Perang Dagang AS - China: Kerugian Amerika dari Kenaikan Tarif Impor
- Jika Trump kembali memberlakukan tarif agresif seperti sebelumnya, yang paling terdampak adalah rakyatnya sendiri. Harga produk konsumen akan melonjak, perusahaan harus memangkas biaya atau melakukan efisiensi, termasuk kemungkinan PHK, dan inflasi bisa kembali membayangi.
Nasional
JAKARTA - Meski Donald Trump kembali mengobarkan perang dagang terhadap China dengan kebijakan tarif balasan yang tinggi, realitas di lapangan menunjukkan sesuatu yang tak bisa disangkal: rakyat Amerika sangat bergantung pada komoditas asal China.
Di tengah semangat “America First” yang digaungkan Trump, data perdagangan justru memperlihatkan betapa dalamnya ketergantungan Negeri Paman Sam terhadap produk-produk buatan Negeri Tirai Bambu.
Pada tahun 2023, nilai ekspor China ke Amerika Serikat (AS) mencapai US$501,22 miliar (sekitar Rp8.423 triliun kurs Rp16.800).

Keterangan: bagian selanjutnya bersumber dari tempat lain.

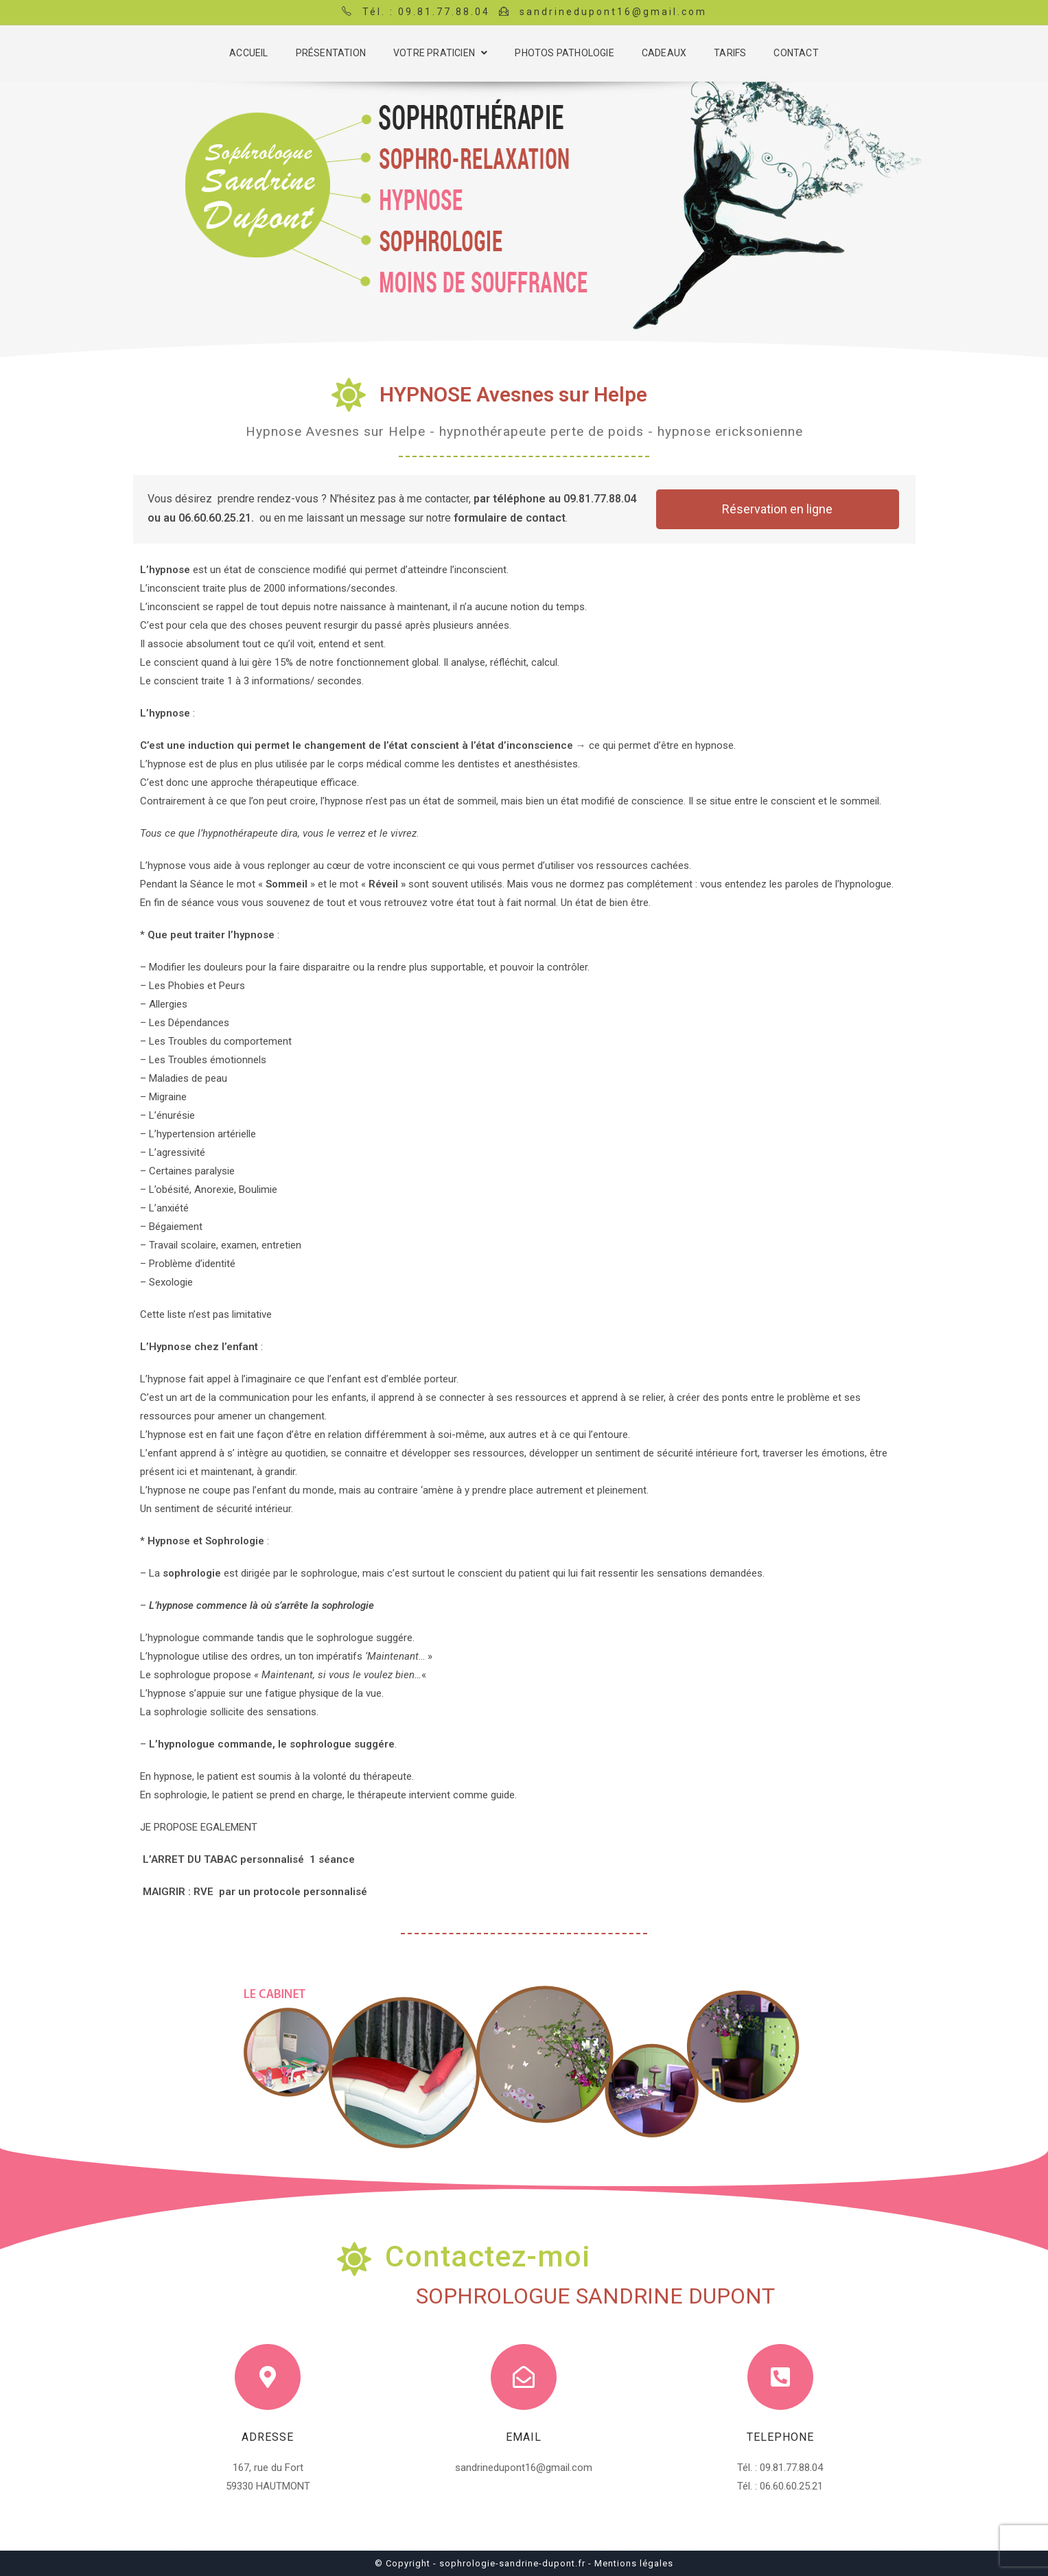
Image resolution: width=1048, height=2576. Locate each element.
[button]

Barang-barang yang masuk ke AS bukanlah produk mewah atau sekunder, tapi justru kebutuhan primer rumah tangga dan industri.
Peralatan listrik dan elektronik menyumbang lebih dari US$124 miliar (sekitar Rp2.083 triliun), diikuti mesin industri dan reaktor senilai hampir US$89 miliar (sekitar Rp1.495 triliun).
Mainan anak, laptop, furnitur rumah, perlengkapan tidur, pakaian, sepatu, hingga peralatan medis dan fotografi, semuanya berasal dari China dan mengisi rak-rak toko di seluruh Amerika.
Tarif Tinggi Jadi Bumerang
Dengan struktur ekonomi yang sudah terintegrasi secara global, tarif tinggi terhadap barang-barang ini justru bisa menjadi bumerang bagi ekonomi AS sendiri.
Naiknya harga barang impor akan mengerek biaya produksi industri lokal dan harga barang konsumsi masyarakat. Hasil akhirnya bisa menciptakan lonjakan inflasi, menurunkan daya beli, dan menghantam kelompok berpendapatan rendah yang paling banyak mengonsumsi barang murah impor asal China.
Lebih jauh, produk-produk seperti baterai kendaraan listrik, peralatan telekomunikasi, dan komponen semikonduktor adalah bagian penting dari transisi energi dan digitalisasi ekonomi AS.
Ketergantungan terhadap China dalam rantai pasok ini membuat sektor-sektor strategis AS menjadi rentan jika terjadi pembalasan dagang.
Padahal, China sudah lebih dulu memperluas jangkauan pasarnya ke Asia, Eropa, dan Afrika, sementara AS justru semakin menarik diri dari perjanjian dagang multilateral.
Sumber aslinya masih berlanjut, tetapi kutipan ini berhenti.